Background: Main aim of this study was to determine how macular hole surgery is currently being performed in Germany, Austria and Switzerland.
Methods: A questionnaire concerning the different aspects of surgery for stage 3 macular hole was developed and sent out to the 380 members of the German Retina Society.

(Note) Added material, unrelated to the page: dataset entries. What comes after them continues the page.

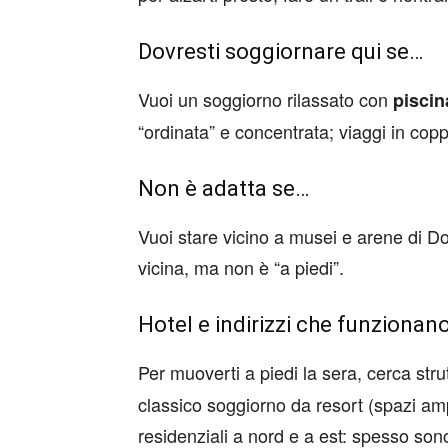
Dovresti soggiornare qui se…
Vuoi un soggiorno rilassato con
piscin
“ordinata” e concentrata; viaggi in copp
Non è adatta se…
Vuoi stare vicino a musei e arene di 
vicina, ma non è “a piedi”.
Hotel e indirizzi che funzionan
Per muoverti a piedi la sera, cerca stru
classico soggiorno da resort (spazi ampi
residenziali a nord e a est: spesso so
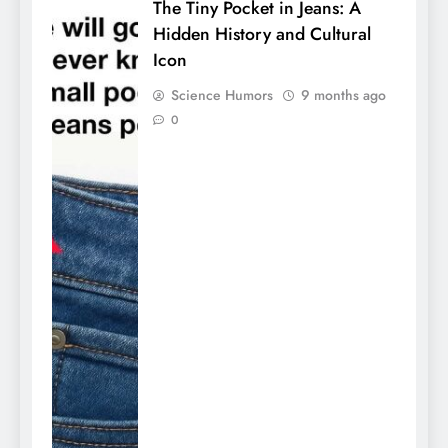
The Tiny Pocket in Jeans: A
Hidden History and Cultural
Icon
Science Humors
9 months ago
0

Results: This analysis is based on 129 returned questionnaires from colleagues who perform macular hole surgery. A total of 95% (n=123) of the surgeons routinely perform vitrectomy with posterior vitreous detachment, peeling of epiretinal tissue and internal limiting membrane (ILM) peeling. Some 86% (n=106) stain the ILM, with 80% of these (n=85) using indocyanine green (ICG) in concentrations ranging from 0.005% up to 10%. Fourteen percent of ICG users perform a fluid-air exchange before applying the dye. Platelet concentrate is used by 8% of the surgeons with 97% (n=125) performing a gas tamponade using SF6 (53%), C3F8 (22%), C2F6 (16%) or just air (5%) (multiple answers: 4%). Simultaneous cataract surgery is routinely performed by 8%; by 73% only if there is significant cataract.
Conclusions: There is common consent on the basic surgical steps, but several surgical details, e.g. ILM staining, are performed in substantially different ways.